Öncelikle kremamı hazırlamaya başlıyorum. Sütü ocağa alıp altını açıyorum ve kaynama noktasına gelmesini bekliyorum, ancak kaynamasına izin vermiyorum. Bu sırada, derin bir cam kasede yumurtalar ve şekeri çırpma teliyle iyice çırpıyorum. Üzerine unu ekleyip pürüzsüz bir kıvam alana kadar karıştırmaya devam ediyorum. Sütün üzeri hafif kaymak tutunca hemen altını kapatıyorum. Bir kepçe yardımıyla sütü azar azar yumurta karışımına ekliyor ve aynı anda çırpıyorum ki yumurtalar pişmesin. Yumurta karışımı ısındığında, bu karışımı tenceredeki süte yavaş yavaş dökerken sürekli çırpıyorum. Ocağın altını tekrar açıp kremayı pişiriyorum. Krema koyulaşınca içine vanilya ve tereyağını ekleyip iyice karıştırıyorum.

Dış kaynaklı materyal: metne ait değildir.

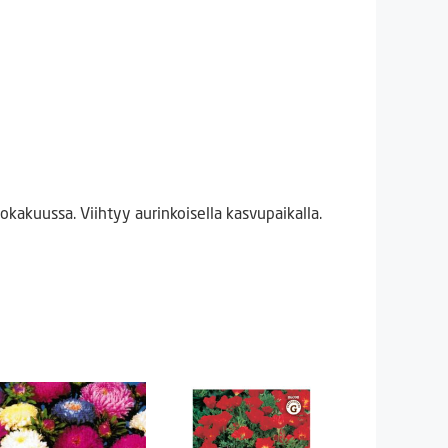
kakuussa. Viihtyy aurinkoisella kasvupaikalla.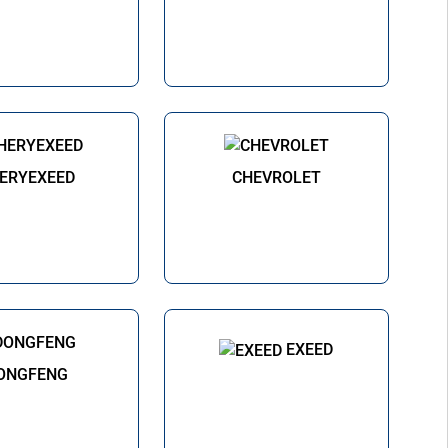
ERYEXEED
CHEVROLET
EXEED
ONGFENG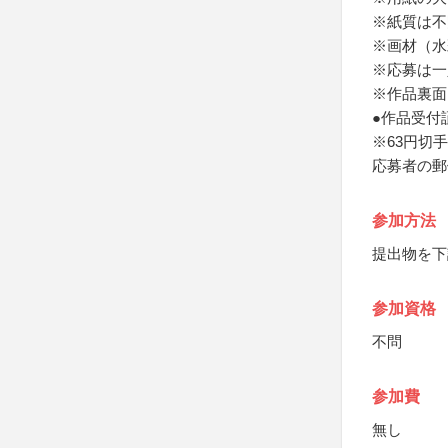
※紙質は不
※画材（水
※応募は一
※作品裏面
●作品受付
※63円切
応募者の郵
参加方法
提出物を下
参加資格
不問
参加費
無し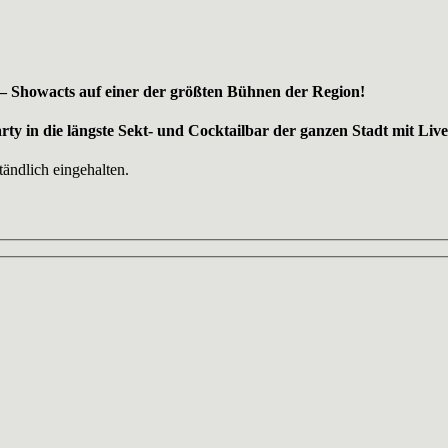
– Showacts auf einer der größten Bühnen der Region!
y in die längste Sekt- und Cocktailbar der ganzen Stadt mit Liv
ändlich eingehalten.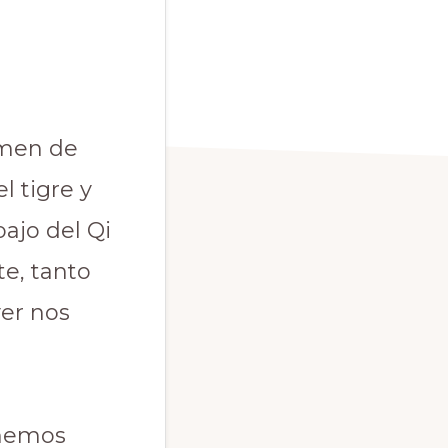
umen de
l tigre y
ajo del Qi
e, tanto
yer nos
 hemos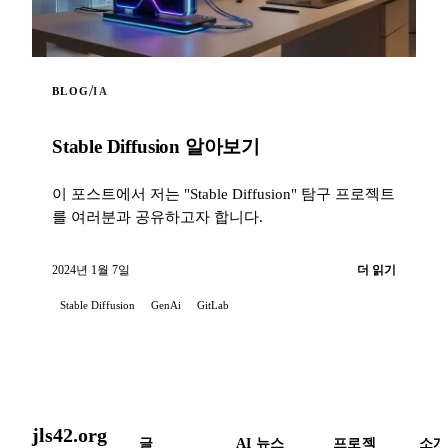
/
BLOG
IA
Stable Diffusion 알아보기
이 포스트에서 저는 "Stable Diffusion" 탐구 프로젝트
를 여러분과 공유하고자 합니다.
2024년 1월 7일
더 읽기
Stable Diffusion
GenAi
GitLab
jls42.org
글
AI 뉴스
프로젝
소개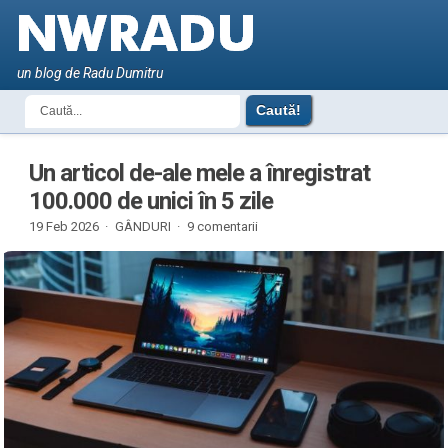
un blog de Radu Dumitru
Un articol de-ale mele a înregistrat
100.000 de unici în 5 zile
19 Feb 2026 ·
GÂNDURI
·
9 comentarii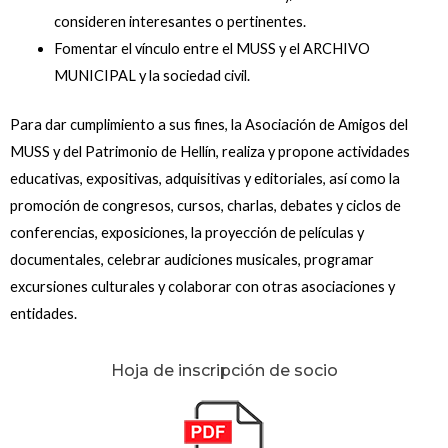
consideren interesantes o pertinentes.
Fomentar el vínculo entre el MUSS y el ARCHIVO
MUNICIPAL y la sociedad civil.
Para dar cumplimiento a sus fines, la Asociación de Amigos del
MUSS y del Patrimonio de Hellín, realiza y propone actividades
educativas, expositivas, adquisitivas y editoriales, así como la
promoción de congresos, cursos, charlas, debates y ciclos de
conferencias, exposiciones, la proyección de películas y
documentales, celebrar audiciones musicales, programar
excursiones culturales y colaborar con otras asociaciones y
entidades.
Hoja de inscripción de socio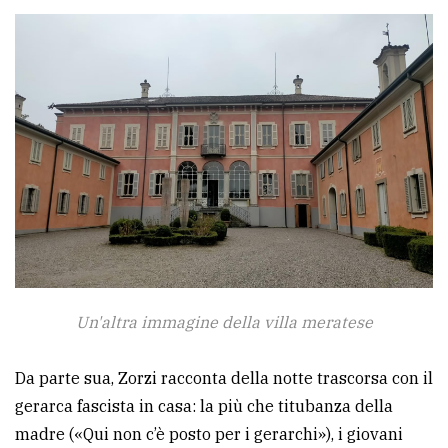
Un'altra immagine della villa meratese
Da parte sua, Zorzi racconta della notte trascorsa con il
gerarca fascista in casa: la più che titubanza della
madre («Qui non c’è posto per i gerarchi»), i giovani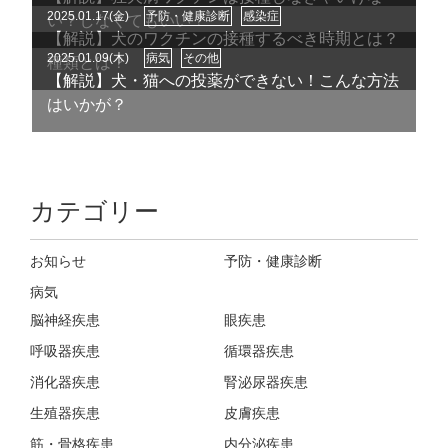
2025.01.17(金)
予防・健康診断
感染症
い？しなくてもいい？
【解説】犬のワクチンの接種するべき時期とは？
2025.01.09(木)
病気
その他
種類とは？
【解説】犬・猫への投薬ができない！こんな方法
はいかが？
カテゴリー
お知らせ
予防・健康診断
病気
脳神経疾患
眼疾患
呼吸器疾患
循環器疾患
消化器疾患
腎泌尿器疾患
生殖器疾患
皮膚疾患
筋・骨格疾患
内分泌疾患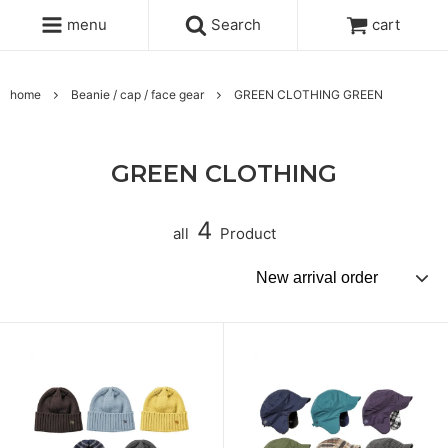
menu
Search
cart
home
Beanie / cap / face gear
GREEN CLOTHING GREEN
GREEN CLOTHING
4
all
Product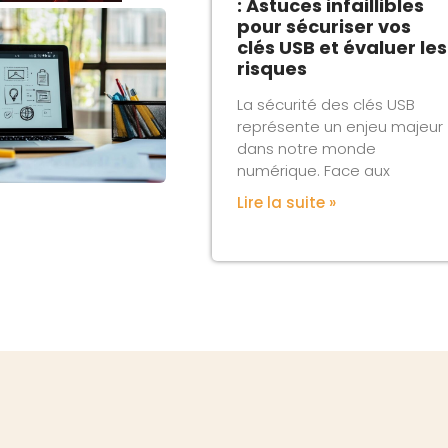
: Astuces infaillibles
pour sécuriser vos
clés USB et évaluer les
risques
La sécurité des clés USB
représente un enjeu majeur
dans notre monde
numérique. Face aux
Lire la suite »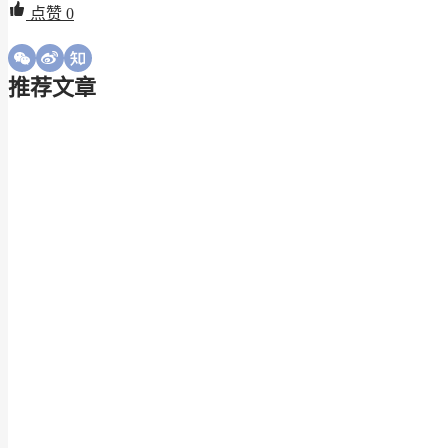
点赞
0
推荐文章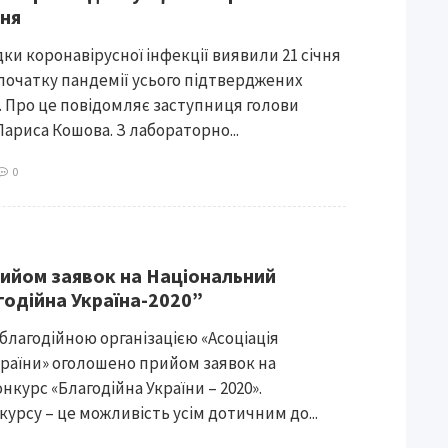
чня
ки коронавірусної інфекції виявили 21 січня
 початку пандемії усього підтверджених
2. Про це повідомляє заступниця голови
ариса Кошова. З лабораторно...
0
ийом заявок на Національний
годійна Україна-2020”
благодійною організацією «Асоціація
країни» оголошено прийом заявок на
курс «Благодійна України – 2020».
урсу – це можливість усім дотичним до...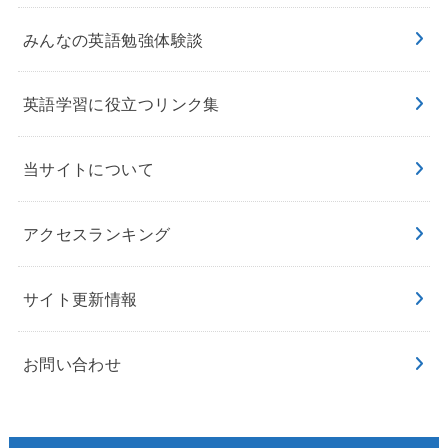
みんなの英語勉強体験談
英語学習に役立つリンク集
当サイトについて
アクセスランキング
サイト更新情報
お問い合わせ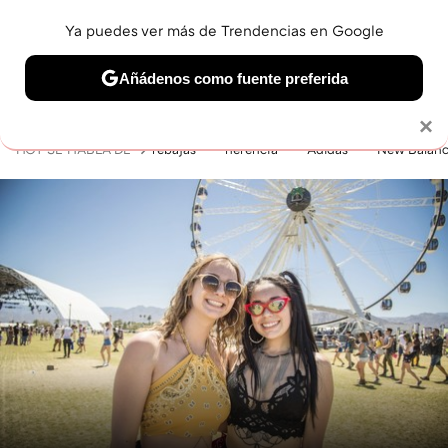
Ya puedes ver más de Trendencias en Google
MENÚ
NUEVO
Añádenos como fuente preferida
BELLEZA
SHOPPING
VIAJES
GASTRO
SNEAKERS
Solo necesitas una cuenta de Google
×
HOY SE HABLA DE
rebajas
herencia
Adidas
New Balan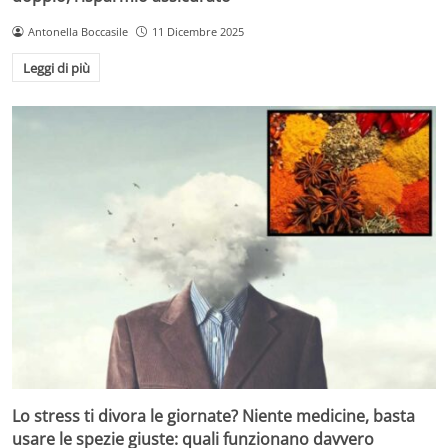
Antonella Boccasile
11 Dicembre 2025
Leggi di più
Lo stress ti divora le giornate? Niente medicine, basta
usare le spezie giuste: quali funzionano davvero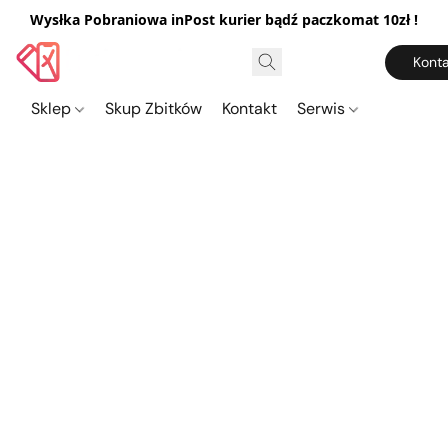
Wysłka Pobraniowa inPost kurier bądź paczkomat 10zł !
Konta
Sklep
Skup Zbitków
Kontakt
Serwis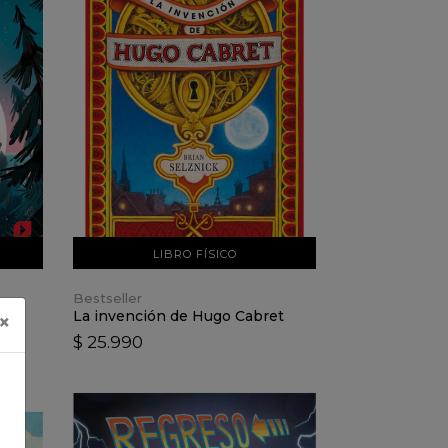
VER DETALLES
AÑADIR AL CARRO
LIBRO FÍSICO
Bestseller
La invención de Hugo Cabret
×
$ 25.990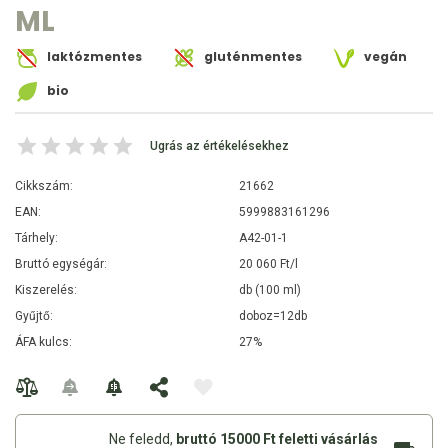
ML
laktózmentes
gluténmentes
vegán
bio
Ugrás az értékelésekhez
Cikkszám:
21662
EAN:
5999883161296
Tárhely:
A42-01-1
Bruttó egységár:
20 060 Ft/l
Kiszerelés:
db (100 ml)
Gyűjtő:
doboz=12db
ÁFA kulcs:
27%
Ne feledd,
bruttó 15000 Ft feletti vásárlás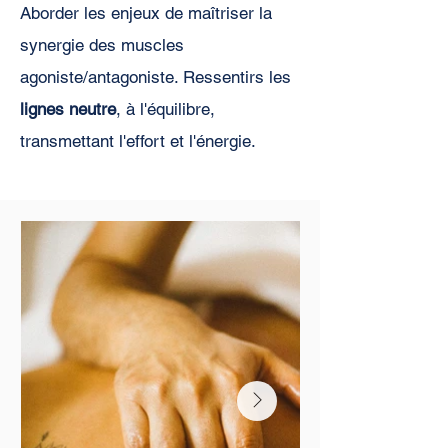
Aborder les enjeux de maîtriser la
synergie des muscles
agoniste/antagoniste. Ressentirs les
lignes neutre
, à l'équilibre,
transmettant l'effort et l'énergie.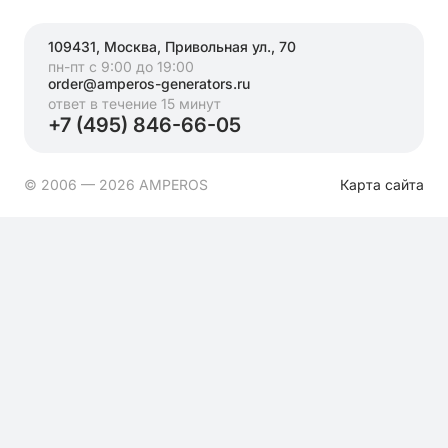
109431, Москва, Привольная ул., 70
пн-пт с 9:00 до 19:00
order@amperos-generators.ru
ответ в течение 15 минут
+7 (495) 846-66-05
© 2006 — 2026 AMPEROS
Карта сайта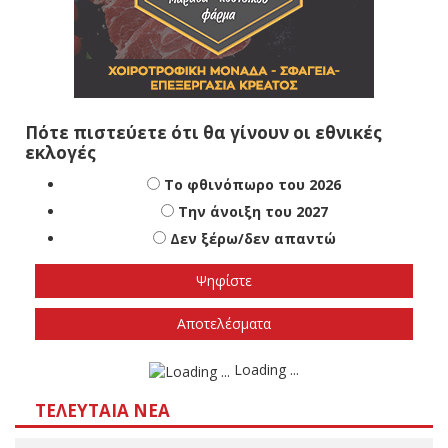
Πότε πιστεύετε ότι θα γίνουν οι εθνικές
εκλογές
Το φθινόπωρο του 2026
Την άνοιξη του 2027
Δεν ξέρω/δεν απαντώ
Αποτελέσματα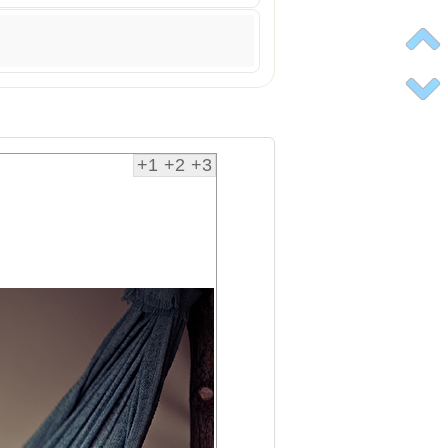
+1
+2
+3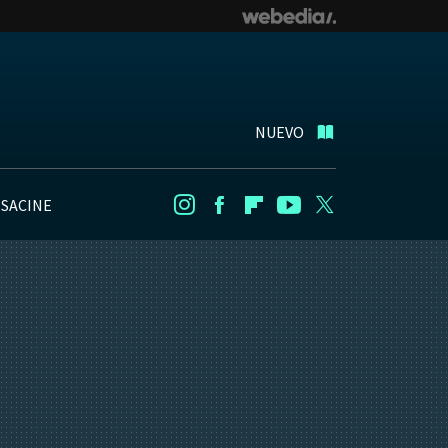
NUEVO
NSACINE
Instagram
Facebook
Flipboard
Youtube
Twitter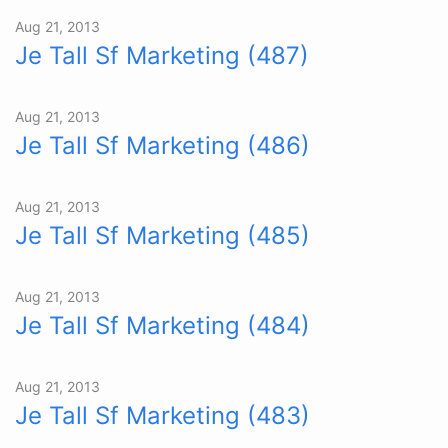
Aug 21, 2013
Je Tall Sf Marketing (487)
Aug 21, 2013
Je Tall Sf Marketing (486)
Aug 21, 2013
Je Tall Sf Marketing (485)
Aug 21, 2013
Je Tall Sf Marketing (484)
Aug 21, 2013
Je Tall Sf Marketing (483)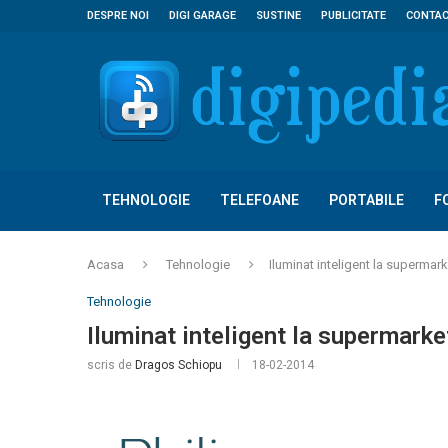
DESPRE NOI
DIGI GARAGE
SUSTINE
PUBLICITATE
CONTA
TEHNOLOGIE
TELEFOANE
PORTABILE
F
Acasa
Tehnologie
Iluminat inteligent la supermark
Tehnologie
Iluminat inteligent la supermarke
scris de
Dragos Schiopu
18-02-2014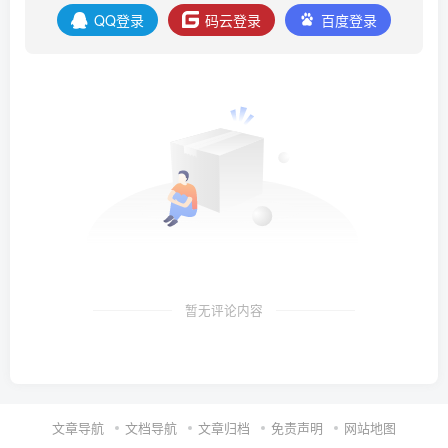
QQ登录
码云登录
百度登录
暂无评论内容
文章导航
文档导航
文章归档
免责声明
网站地图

Üzerini streç filmle kaplayıp buzdolabına kaldırıyorum ve yaklaşık 1 saat dinlendiriyorum. Bu sırada milföyleri küçük kareler halinde kesiyorum. İki uzun parçayı üzeri için ayırıyorum. Milföyleri fırın tepsisine dizip 200 derecede güzelce kızarana kadar pişiriyorum, ardından soğumaya bırakıyorum. Pişen milföyleri katlarından ayırarak ince tabakalar haline getiriyorum. Kremayı dolaptan çıkarıp içine toz krem şantiyi ekleyip iyice beyazlaşana kadar çırpıyorum. Hazırladığım kremamın bir kısmını milföylerin üzerine sürüyorum, diğer kat milföyümü de ekleyip tekrar kremamı sürüyorum. Bu işlemi kremam ve milföylerim bitene kadar kat kat yapıyorum. Uzun şekilde ayırdığım milföyleri de iyice ezerek süslemede kullanmak için kenara alıyorum. Kremalı miilföylerimi buzdolabında 2-3 saat dinlendiriyorum. Dinlene tatlımı dolaptan alıp üzerine ezdiğim milföy parçaları ile pudra şekerini ekeliyorum ve servis yapıyorum.